• _WHAT THIS TASK INVOLVES_: Your reproduction of the entries should be exact and should contain no pictures.

• _DATA FOR THIS EXERCISE_:
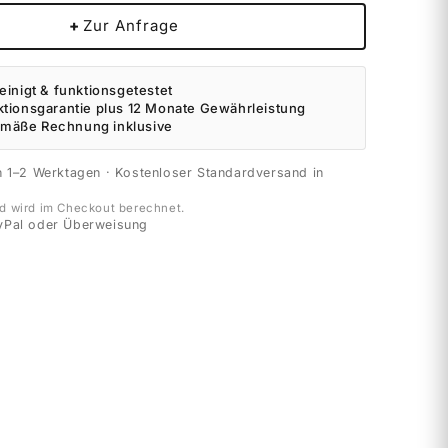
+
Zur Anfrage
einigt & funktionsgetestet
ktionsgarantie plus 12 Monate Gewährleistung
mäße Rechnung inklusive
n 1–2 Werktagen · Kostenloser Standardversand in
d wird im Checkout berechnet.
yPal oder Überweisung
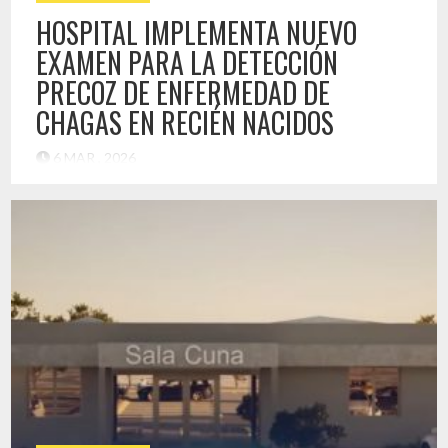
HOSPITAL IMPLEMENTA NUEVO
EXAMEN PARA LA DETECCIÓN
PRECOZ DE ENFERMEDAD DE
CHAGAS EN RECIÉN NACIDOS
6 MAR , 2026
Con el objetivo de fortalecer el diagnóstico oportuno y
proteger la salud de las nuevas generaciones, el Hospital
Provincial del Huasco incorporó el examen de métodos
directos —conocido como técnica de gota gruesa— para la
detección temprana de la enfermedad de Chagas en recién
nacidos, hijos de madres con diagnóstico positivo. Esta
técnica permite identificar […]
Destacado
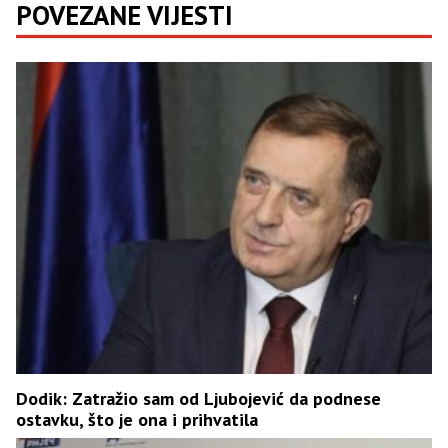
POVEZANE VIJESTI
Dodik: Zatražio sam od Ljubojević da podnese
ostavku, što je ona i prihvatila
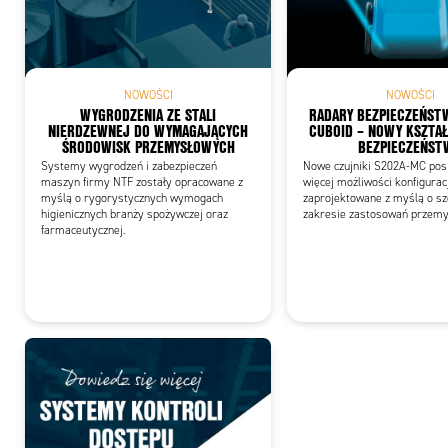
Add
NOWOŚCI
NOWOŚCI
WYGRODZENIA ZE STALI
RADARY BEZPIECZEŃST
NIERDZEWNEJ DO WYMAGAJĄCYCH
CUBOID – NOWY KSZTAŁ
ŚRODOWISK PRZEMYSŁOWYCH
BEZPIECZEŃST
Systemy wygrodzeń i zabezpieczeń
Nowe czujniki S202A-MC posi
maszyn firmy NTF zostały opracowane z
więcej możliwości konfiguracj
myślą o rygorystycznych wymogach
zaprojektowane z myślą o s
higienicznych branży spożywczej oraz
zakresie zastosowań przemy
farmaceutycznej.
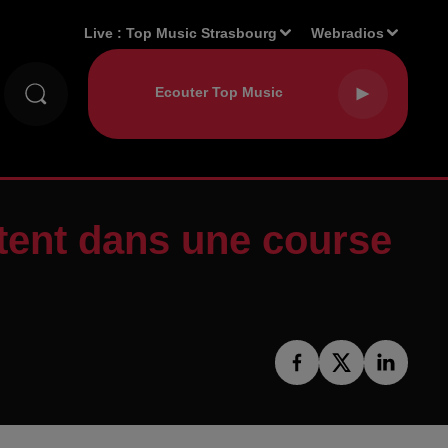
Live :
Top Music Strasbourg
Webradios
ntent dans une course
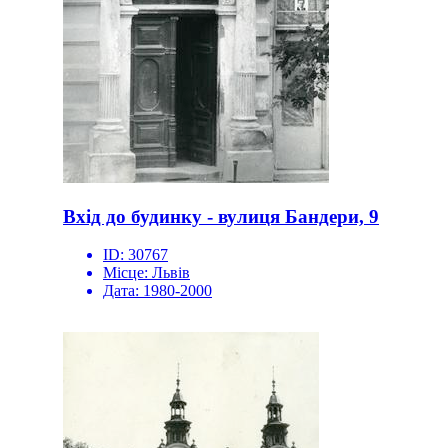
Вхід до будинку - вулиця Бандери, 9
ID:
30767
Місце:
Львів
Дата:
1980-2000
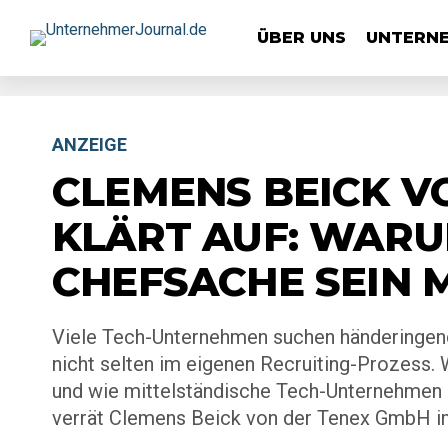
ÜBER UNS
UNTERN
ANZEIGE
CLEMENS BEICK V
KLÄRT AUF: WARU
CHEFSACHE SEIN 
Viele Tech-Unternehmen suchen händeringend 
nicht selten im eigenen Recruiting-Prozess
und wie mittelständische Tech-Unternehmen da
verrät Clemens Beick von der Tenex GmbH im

• _OUTPUT_:
+
Zur Anfrage
einigt & funktionsgetestet
ktionsgarantie plus 12 Monate Gewährleistung
mäße Rechnung inklusive
n 1–2 Werktagen · Kostenloser Standardversand in
d wird im Checkout berechnet.
yPal oder Überweisung
HOSPITAL IMPLEMENTA NUEVO
EXAMEN PARA LA DETECCIÓN
PRECOZ DE ENFERMEDAD DE
CHAGAS EN RECIÉN NACIDOS
6 MAR , 2026
Con el objetivo de fortalecer el diagnóstico oportuno y
proteger la salud de las nuevas generaciones, el Hospital
Provincial del Huasco incorporó el examen de métodos
directos —conocido como técnica de gota gruesa— para la
detección temprana de la enfermedad de Chagas en recién
nacidos, hijos de madres con diagnóstico positivo. Esta
técnica permite identificar […]
Destacado
POVEZANE VIJESTI
Dodik: Zatražio sam od Ljubojević da podnese
ostavku, što je ona i prihvatila
Add
NOWOŚCI
NOWOŚCI
WYGRODZENIA ZE STALI
RADARY BEZPIECZEŃST
NIERDZEWNEJ DO WYMAGAJĄCYCH
CUBOID – NOWY KSZTAŁ
ŚRODOWISK PRZEMYSŁOWYCH
BEZPIECZEŃST
Systemy wygrodzeń i zabezpieczeń
Nowe czujniki S202A-MC posi
maszyn firmy NTF zostały opracowane z
więcej możliwości konfiguracj
myślą o rygorystycznych wymogach
zaprojektowane z myślą o s
higienicznych branży spożywczej oraz
zakresie zastosowań przemy
farmaceutycznej.
Live :
Top Music Strasbourg
Webradios
ntent dans une course
Вхід до будинку - вулиця Бандери, 9
ID:
30767
Місце:
Львів
Дата:
1980-2000
ÜBER UNS
UNTERN
ANZEIGE
CLEMENS BEICK V
KLÄRT AUF: WARU
CHEFSACHE SEIN 
Viele Tech-Unternehmen suchen händeringend 
nicht selten im eigenen Recruiting-Prozess
und wie mittelständische Tech-Unternehmen da
verrät Clemens Beick von der Tenex GmbH im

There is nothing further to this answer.